What was added to the excitement was that these novel Aristotelian ideas were not entirely strange. Something had been gestating within Western Christendom of the second millennium and was practically on the verge of seeing the light - a view of the universe and life that greatly resembled the Aristotelian viewpoint. This fellow Aristotle "suited" Western Christiandom of around 1200 uncannily well; he offered to the Christian world the possibility of understanding itself. And so the result is not too surprising: this new thing, "like a wildly roaring torrent" (as Grabman, who is inclined to avoid exaggeration and is usually very temperate in his phraseology, expresses it), threatened to sweep away the dams and levees of tradition.
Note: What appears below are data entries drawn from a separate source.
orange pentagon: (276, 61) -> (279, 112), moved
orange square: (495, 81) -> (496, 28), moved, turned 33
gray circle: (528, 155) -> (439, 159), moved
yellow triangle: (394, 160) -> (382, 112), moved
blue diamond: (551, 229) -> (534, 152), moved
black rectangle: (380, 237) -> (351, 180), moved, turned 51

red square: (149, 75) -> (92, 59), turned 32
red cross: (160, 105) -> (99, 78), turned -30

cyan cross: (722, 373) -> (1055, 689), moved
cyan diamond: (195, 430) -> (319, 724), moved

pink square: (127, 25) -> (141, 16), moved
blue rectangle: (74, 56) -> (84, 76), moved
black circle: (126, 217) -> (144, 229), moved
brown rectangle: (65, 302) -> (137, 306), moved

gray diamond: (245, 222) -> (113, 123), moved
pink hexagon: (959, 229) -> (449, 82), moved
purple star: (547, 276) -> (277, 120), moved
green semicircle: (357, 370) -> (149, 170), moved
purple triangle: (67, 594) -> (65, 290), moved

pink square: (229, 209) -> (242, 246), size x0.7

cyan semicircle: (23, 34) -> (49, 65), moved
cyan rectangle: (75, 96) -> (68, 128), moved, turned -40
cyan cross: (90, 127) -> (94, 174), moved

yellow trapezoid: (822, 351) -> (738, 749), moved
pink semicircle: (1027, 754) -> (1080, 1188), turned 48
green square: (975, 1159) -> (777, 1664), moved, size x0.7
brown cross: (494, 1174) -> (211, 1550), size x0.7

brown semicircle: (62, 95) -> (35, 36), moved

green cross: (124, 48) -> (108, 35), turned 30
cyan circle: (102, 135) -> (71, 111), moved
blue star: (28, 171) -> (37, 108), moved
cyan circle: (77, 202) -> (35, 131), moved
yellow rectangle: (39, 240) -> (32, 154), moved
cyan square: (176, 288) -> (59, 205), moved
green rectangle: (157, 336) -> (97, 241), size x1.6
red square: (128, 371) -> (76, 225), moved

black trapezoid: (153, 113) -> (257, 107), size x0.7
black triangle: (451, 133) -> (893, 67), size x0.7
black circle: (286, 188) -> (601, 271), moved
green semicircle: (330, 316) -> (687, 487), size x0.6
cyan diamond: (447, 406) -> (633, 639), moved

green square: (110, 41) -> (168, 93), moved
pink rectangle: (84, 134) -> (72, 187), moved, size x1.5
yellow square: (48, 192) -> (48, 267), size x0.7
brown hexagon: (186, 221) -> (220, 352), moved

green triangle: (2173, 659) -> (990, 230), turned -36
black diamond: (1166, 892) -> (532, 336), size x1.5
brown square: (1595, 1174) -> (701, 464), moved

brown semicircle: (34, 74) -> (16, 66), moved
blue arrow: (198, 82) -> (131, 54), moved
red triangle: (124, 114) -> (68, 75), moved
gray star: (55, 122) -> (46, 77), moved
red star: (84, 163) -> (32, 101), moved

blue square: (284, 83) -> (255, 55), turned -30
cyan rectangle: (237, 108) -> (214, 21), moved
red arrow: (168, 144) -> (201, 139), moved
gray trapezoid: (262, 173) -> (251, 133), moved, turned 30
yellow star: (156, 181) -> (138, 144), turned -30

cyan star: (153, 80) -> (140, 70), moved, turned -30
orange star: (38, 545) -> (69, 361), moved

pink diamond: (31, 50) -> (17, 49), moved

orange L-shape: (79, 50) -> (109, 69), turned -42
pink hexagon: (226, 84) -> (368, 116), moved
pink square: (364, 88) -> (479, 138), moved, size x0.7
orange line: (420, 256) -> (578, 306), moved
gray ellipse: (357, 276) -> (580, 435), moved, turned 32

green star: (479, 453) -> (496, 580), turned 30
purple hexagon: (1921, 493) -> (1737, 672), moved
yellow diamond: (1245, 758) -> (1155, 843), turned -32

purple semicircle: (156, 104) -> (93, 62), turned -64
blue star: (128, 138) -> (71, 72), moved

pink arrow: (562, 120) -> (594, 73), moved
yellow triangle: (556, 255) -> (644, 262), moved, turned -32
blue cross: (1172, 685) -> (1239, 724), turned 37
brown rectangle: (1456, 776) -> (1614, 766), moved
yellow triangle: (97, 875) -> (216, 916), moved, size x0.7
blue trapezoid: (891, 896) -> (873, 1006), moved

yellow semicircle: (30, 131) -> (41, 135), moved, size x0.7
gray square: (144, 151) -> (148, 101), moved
Nor is surprising that some men should have been concerned, afraid that the coherence of tradition might be shattered by the assault of radicals infatuated by the new ideas. It is perfectly understandable that in their concern for the totality of truth their first act should have been a defensive one. After all, it was too much to expect that any man would emerge with the enormous powers of assimilation needed to establish some kind of "co-existence" between the new doctrines, no matter whether they were a thousand times true and valid, and the Old Truth."  (39)


"In the history of Western thought Plato...could never be "displaced" or replaced by Aristotle, in fact, the former was never an obstacle in the way of the later. Gilson has convincingly demonstrated that. The Christian West's encounter with Plato, as it took form during the first millennium, was wholly different in structure from its encounter with Aristotle. The encounter with Plato was an encounter of two religious modes of thought; but the encounter with Aristotle was the encounter between religion and philosophy."   (44)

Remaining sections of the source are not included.